Маша повернулась к нему:
– Что, можешь и меня посадить?
Полковник ответил не сразу.
– Ну… В принципе могу.
– Это ужасно! Господи…
– Я, как убежденный марксист, могу процитировать на этот счет Ленина… Он говорил, что детей нельзя гладить по головкам, а надо бить линейкой по рукам…
Не успел он закончить фразу, как Маша перебила его:
– Я это читала!
– А он, как нам с тобой известно, наш бог. Какой бог, такое и государство.
Маша заглянула ему в его глаза, как-то жалостливо улыбнулась, потом погладила по голове.
– Давай не будем об этом, иначе можно с ума сойти! – Она погладила мужа еще раз, повернулась на другой бок и снова принялась за Солженицына.
Ее заворожили колоритная ставропольская речь и описания юга России. Маша погрузилась в ту далекую пору, так живо представила себя в солженицынском доме с «царскосельским видом». Читая, она шевелила губами: «Проехали станцию Кубанскую…в разрыве тополевой посадки, сопровождающей поезд, показался верхний этаж кирпичного дома с жалюзными ставнями на окнах, а на угловом резном балконе – явная фигурка женщины в белом… Вела вниз внутренняя деревянная лестница. Над ее верхним маршем лелеялся царскосельский вид… Дальше вились сиреневая, каштановая, ореховая аллеи».
Маша закрыла глаза, незаметно для себя задремала с книгой в руке. И во сне еще раз увидела картину, описанную Александром Исаевичем, но только на сей раз на этой аллее она была не одна, рядом шел Антон.
Беркутов в пижаме с заспанным усталым лицом вошел в ванную и начал чистить зубы.
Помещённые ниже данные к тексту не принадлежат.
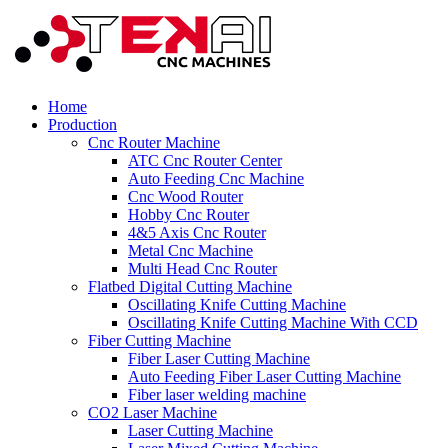
Home
Production
Cnc Router Machine
ATC Cnc Router Center
Auto Feeding Cnc Machine
Cnc Wood Router
Hobby Cnc Router
4&5 Axis Cnc Router
Metal Cnc Machine
Multi Head Cnc Router
Flatbed Digital Cutting Machine
Oscillating Knife Cutting Machine
Oscillating Knife Cutting Machine With CCD
Fiber Cutting Machine
Fiber Laser Cutting Machine
Auto Feeding Fiber Laser Cutting Machine
Fiber laser welding machine
CO2 Laser Machine
Laser Cutting Machine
Выдавив остатки пасты на щетку, он понял – домашние запасы «Колгейта» подошли к концу. «Надо бы не забыть завтра заказать блок», – подумал он. И почему-то вспомнилось, как несколько лет назад из-за границы ему в подарок привез фирменную зубную пасту кто-то из космонавтов. При этом космонавт, как всегда по большому секрету, рассказал, что вообще-то зубную пасту изобрели в СССР, специально для космонавтов, чтобы они могли в невесомости чистить зубы, так как зубной порошок распылялся по кабине. Беркутов рассмеялся, вспомнив эту историю. До середины шестидесятых он и сам пользовался зубным порошком – его еще называли «парусинным гуталином», потому что часто применяли для чистки парусиновой обуви.
– Что же такое смешное ты увидел в зеркале, что так громко хохочешь? – услышал он голос жены, а вслед за этим в ванную вошла и она. Лида была в халатике и держала в руке альбом Босха.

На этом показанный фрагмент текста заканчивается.